I spent much of my visit to the US National Park of American Samoa on Ofu Island photographing over-underwater split images. This is one of my favorites. I like the coral reef with the refracted light dancing across the sandy bottom below with the dramatic scenery and clouds above. There are even a few tropical fish visible in the original, though, I doubt any of my readers will be able to see them at this resolution. Creating an image like this required a lot of trial and error. Waves were constantly washing over the front of my dome, so I had to remove the water drops with a hand towel which I kept underneath a ballcap on my head. I’m glad that I had the whole beach to myself as I must have looked like a dork, but it got the job done. It was also really hot. Most of the Samoans stayed in the shade during the hottest part of the day, but I was out there swimming with my camera under the intense sun getting thoroughly sunburned. But it was fun. I created this image with my Canon 5DmkII and 17-40mm f4 lens with a B+W +2 graduated neutral density filter inside my Aquatech 5DmkII housing with a Aquatech 8″ dome port. This image is a single-exposure which required a minimal amount of processing using Aperture 3 and Photoshop CS5.
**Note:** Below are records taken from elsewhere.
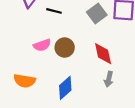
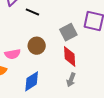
gray square: (97, 13) -> (68, 32), moved
pink semicircle: (42, 45) -> (13, 54), moved

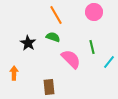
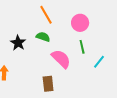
pink circle: (94, 12) -> (80, 23), moved
brown rectangle: (49, 87) -> (48, 84), moved

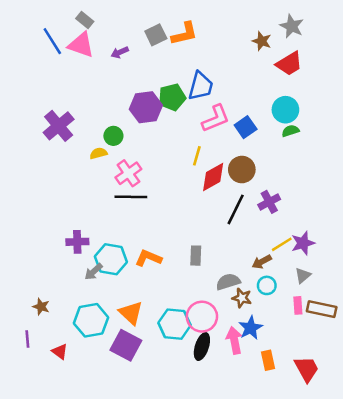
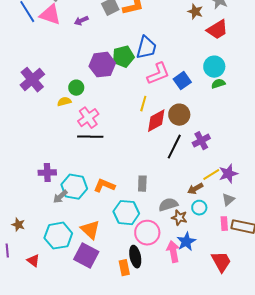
cyan hexagon: (175, 324) -> (126, 213), moved
black ellipse: (202, 347) -> (135, 257), moved, turned -30
orange rectangle: (268, 360) -> (124, 268), moved
red trapezoid: (307, 369) -> (221, 262), moved

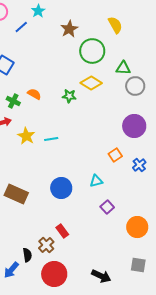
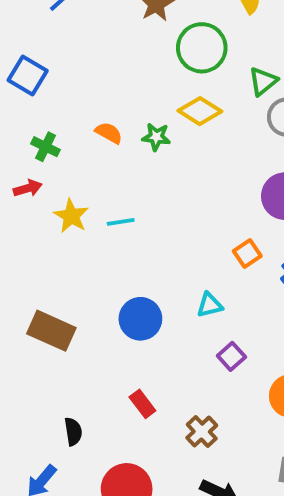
green triangle: (123, 68) -> (263, 81), turned -42
orange semicircle: (34, 94) -> (109, 133), moved
brown cross: (46, 245) -> (202, 432), moved
black semicircle: (27, 255) -> (73, 432), moved

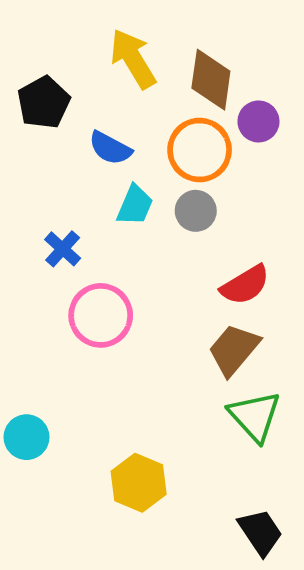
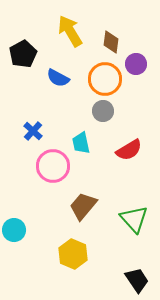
brown diamond: (211, 80) -> (111, 42), size x0.7
cyan trapezoid: (135, 205) -> (81, 143), moved, turned 145
brown trapezoid: (234, 350) -> (83, 206), moved

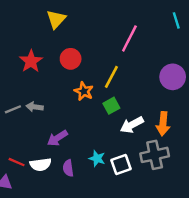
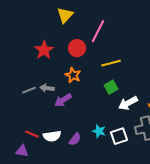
pink line: (129, 38) -> (98, 31), moved
yellow line: (111, 77) -> (111, 63), turned 48
orange star: (84, 91) -> (73, 75), moved
purple arrow: (57, 138) -> (63, 100), moved
purple semicircle: (68, 168) -> (75, 139), turned -136

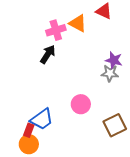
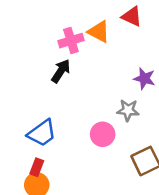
gray star: (110, 73) -> (128, 110), moved
blue trapezoid: (42, 119) -> (42, 133), moved

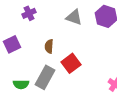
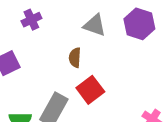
brown semicircle: (49, 46) -> (75, 58), moved

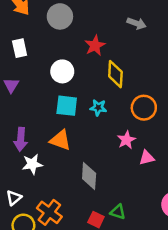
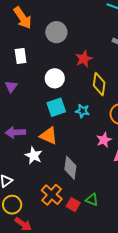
cyan square: (67, 106) -> (56, 107), turned -30
purple arrow: (21, 139) -> (15, 132), turned 78
white star: (32, 164) -> (34, 155), moved, turned 30
orange cross: (49, 212) -> (52, 195), moved

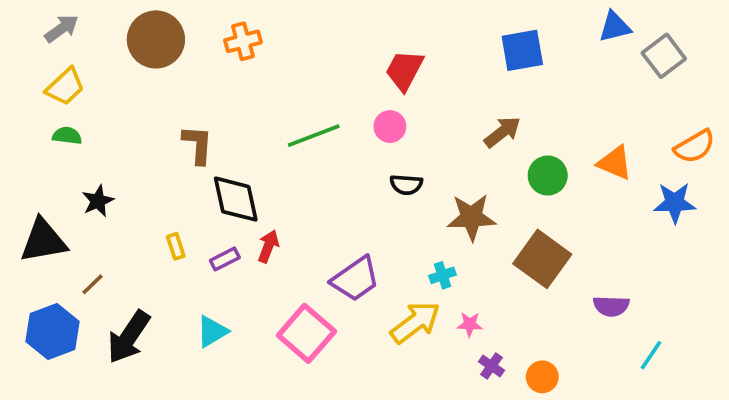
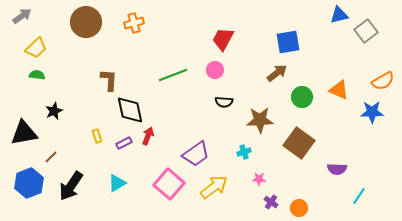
gray arrow: (62, 29) -> (22, 16), moved
blue square: (522, 50) -> (288, 42), moved
yellow arrow: (415, 322) -> (214, 187), moved

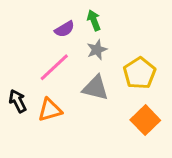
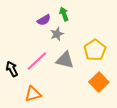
gray star: (97, 50) -> (57, 34), moved
pink line: (54, 67) -> (37, 61), moved
orange triangle: (50, 110) -> (33, 94), moved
Since I returned home last week, I have not had a lot of time to edit my new images, but this one is definitely worth sharing. I photographed this dramatic sunset while visiting the US National Park of American Samoa on Ofu Island last month. It took a lot of effort to travel this out-of-the-way tropical destination, which was part of the charm, but also explains why it is the least visited of the US National Parks. I stayed at the Vaoto Lodge where Jim, Ben, & Marge were delightful hosts. Other than the 2 researchers who were doing coral studies, I had the entire stretch of beach in the Park all to myself. I photographed a number of brilliant sunrise and sunsets, but this was the most spectacular. As much as I travel, it is still special when the clouds light up with intense color like this. I composed this image by framing the dramatic peaks in the distance with this eroded limestone shelf with waves washing over it in the foreground. I created this image with my Canon 5DmkII, Carl Zeiss 28mm f2 ZE lens, Singh-Ray LB Warming polarizer, and 3-stop Hard Graduated Neutral Density filter. This image is a single-exposure which required minimal processing using Aperture 3 and Photoshop CS5.